MATERIAL SUPPLIED below:

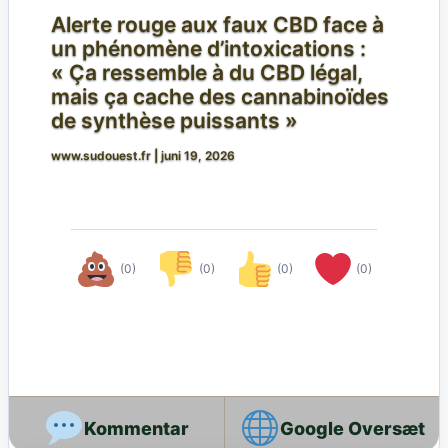
Alerte rouge aux faux CBD face à
un phénomène d’intoxications :
« Ça ressemble à du CBD légal,
mais ça cache des cannabinoïdes
de synthèse puissants »
www.sudouest.fr
|
juni 19, 2026
(0)
(0)
(0)
(0)
Google Oversæt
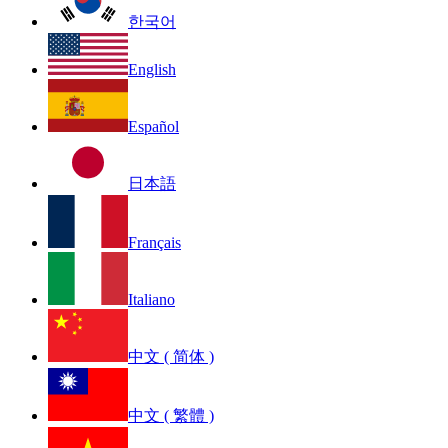
한국어
English
Español
日本語
Français
Italiano
中文 ( 简体 )
中文 ( 繁體 )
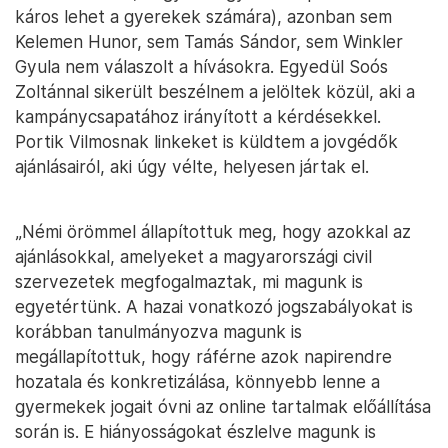
káros lehet a gyerekek számára), azonban sem
Kelemen Hunor, sem Tamás Sándor, sem Winkler
Gyula nem válaszolt a hívásokra. Egyedül Soós
Zoltánnal sikerült beszélnem a jelöltek közül, aki a
kampánycsapatához irányított a kérdésekkel.
Portik Vilmosnak linkeket is küldtem a jovgédők
ajánlásairól, aki úgy vélte, helyesen jártak el.
„Némi örömmel állapítottuk meg, hogy azokkal az
ajánlásokkal, amelyeket a magyarországi civil
szervezetek megfogalmaztak, mi magunk is
egyetértünk. A hazai vonatkozó jogszabályokat is
korábban tanulmányozva magunk is
megállapítottuk, hogy ráférne azok napirendre
hozatala és konkretizálása, könnyebb lenne a
gyermekek jogait óvni az online tartalmak előállítása
során is. E hiányosságokat észlelve magunk is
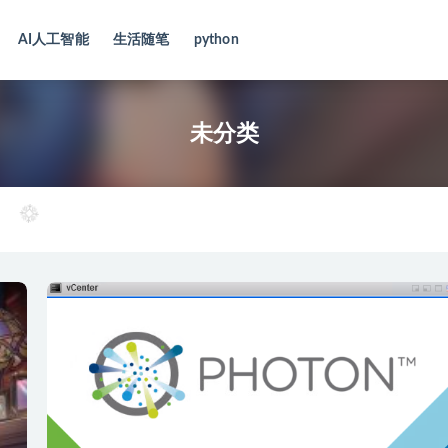
AI人工智能
生活随笔
python
类
未分类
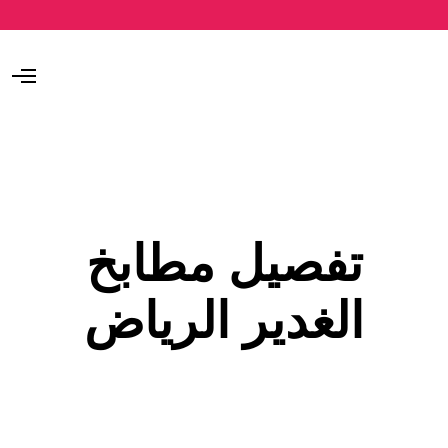
O
p
e
n
M
e
n
u
تفصيل مطابخ
الغدير الرياض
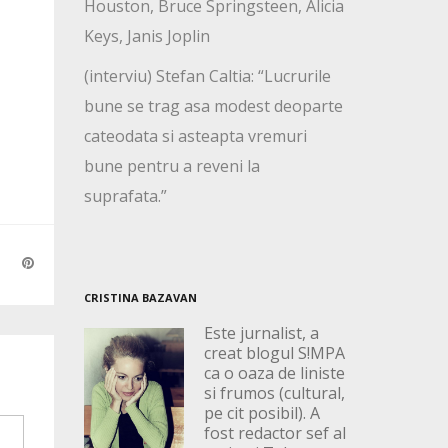
Houston, Bruce Springsteen, Alicia
Keys, Janis Joplin
(interviu) Stefan Caltia: “Lucrurile
bune se trag asa modest deoparte
cateodata si asteapta vremuri
bune pentru a reveni la
suprafata.”
CRISTINA BAZAVAN
Este jurnalist, a
creat blogul S!MPA
ca o oaza de liniste
si frumos (cultural,
pe cit posibil). A
fost redactor sef al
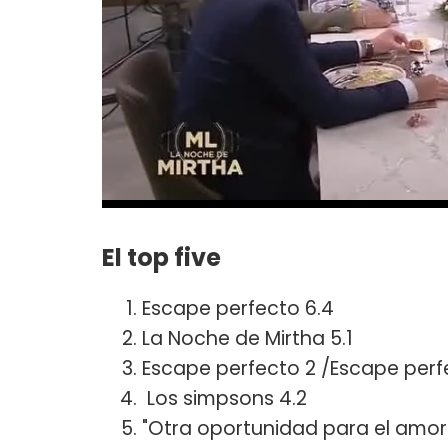
El top five
Escape perfecto 6.4
La Noche de Mirtha 5.1
Escape perfecto 2 /Escape perf
Los simpsons 4.2
"Otra oportunidad para el amor"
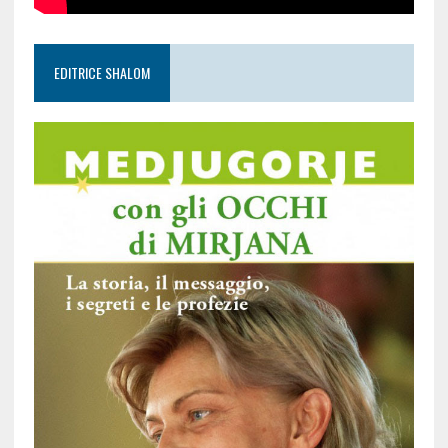
EDITRICE SHALOM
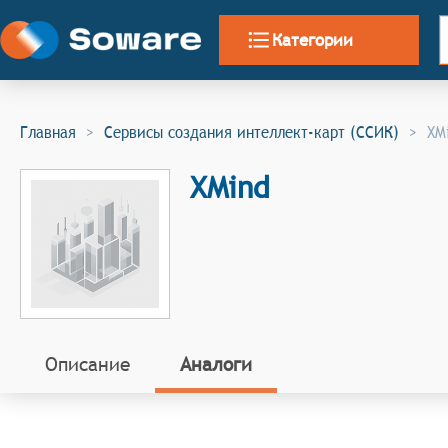
Категории
Главная
>
Сервисы создания интеллект-карт (ССИК)
>
XM
XMind
Описание
Аналоги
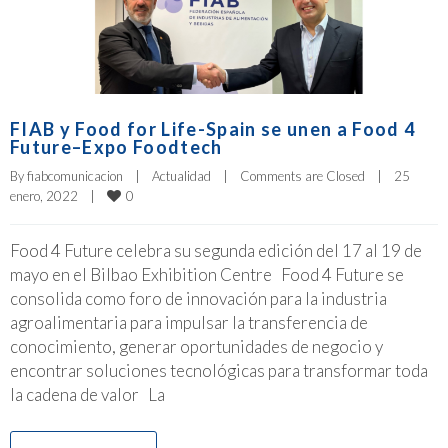
FIAB y Food for Life-Spain se unen a Food 4
Future–Expo Foodtech
By 
fiabcomunicacion
|
Actualidad
|
Comments are Closed
|
25 
0
enero, 2022    
|
Food 4 Future celebra su segunda edición del 17 al 19 de
mayo en el Bilbao Exhibition Centre Food 4 Future se
consolida como foro de innovación para la industria
agroalimentaria para impulsar la transferencia de
conocimiento, generar oportunidades de negocio y
encontrar soluciones tecnológicas para transformar toda
la cadena de valor La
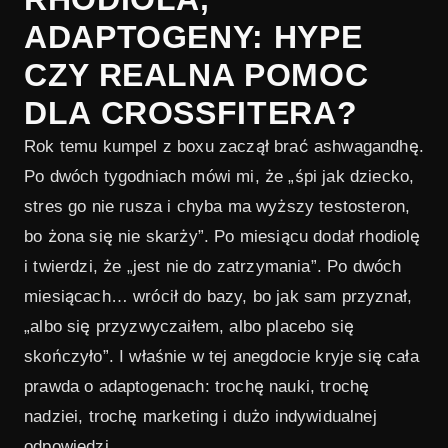
ADAPTOGENY: HYPE
2.1
Co mówią badania
CZY REALNA POMOC
2.2
Dawkowanie ashwagandhy
DLA CROSSFITERA?
3
Rhodiola rosea: adaptogen na zmęczenie
Rok temu kumpel z boxu zaczął brać ashwagandhę.
4
Kiedy adaptogeny mają sens (a kiedy nie)
Po dwóch tygodniach mówi mi, że „śpi jak dziecko,
5
Mój osobisty stack i doświadczenie
stres go nie rusza i chyba ma wyższy testosteron,
bo żona się nie skarży”. Po miesiącu dodał rhodiolę
6
Podsumowanie: hype czy pomoc?
i twierdzi, że „jest nie do zatrzymania”. Po dwóch
7
Przeczytaj też
miesiącach… wrócił do bazy, bo jak sam przyznał,
7.1
Ile ashwagandhy brać dziennie?
„albo się przyzwyczaiłem, albo placebo się
skończyło”. I właśnie w tej anegdocie kryje się cała
7.2
Czy ashwagandha podnosi testosteron?
prawda o adaptogenach: trochę nauki, trochę
7.3
Czym różni się ashwagandha od rhodioli?
nadziei, trochę marketing i dużo indywidualnej
7.4
Czy adaptogeny mają efekty uboczne?
odpowiedzi.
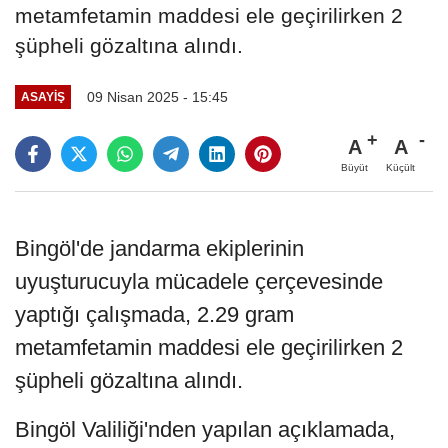
metamfetamin maddesi ele geçirilirken 2
şüpheli gözaltına alındı.
09 Nisan 2025 - 15:45
ASAYIŞ
A
A
Büyüt
Küçült
Bingöl'de jandarma ekiplerinin
uyuşturucuyla mücadele çerçevesinde
yaptığı çalışmada, 2.29 gram
metamfetamin maddesi ele geçirilirken 2
şüpheli gözaltına alındı.
Bingöl Valiliği'nden yapılan açıklamada,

End of MATERIAL SUPPLIED.

[WORK ITEM] Write out the lines of the entries above exactly, beginning with the first and ending with the line that contains "ajánlásokkal, amelyeket a magyarországi civil". No picture goes in.

[ANSWER FOR THIS EXERCISE]
Alerte rouge aux faux CBD face à
un phénomène d’intoxications :
« Ça ressemble à du CBD légal,
mais ça cache des cannabinoïdes
de synthèse puissants »
www.sudouest.fr
|
juni 19, 2026
(0)
(0)
(0)
(0)
Google Oversæt
한국어
English
Español
日本語
Français
Italiano
中文 ( 简体 )
中文 ( 繁體 )
káros lehet a gyerekek számára), azonban sem
Kelemen Hunor, sem Tamás Sándor, sem Winkler
Gyula nem válaszolt a hívásokra. Egyedül Soós
Zoltánnal sikerült beszélnem a jelöltek közül, aki a
kampánycsapatához irányított a kérdésekkel.
Portik Vilmosnak linkeket is küldtem a jovgédők
ajánlásairól, aki úgy vélte, helyesen jártak el.
„Némi örömmel állapítottuk meg, hogy azokkal az
ajánlásokkal, amelyeket a magyarországi civil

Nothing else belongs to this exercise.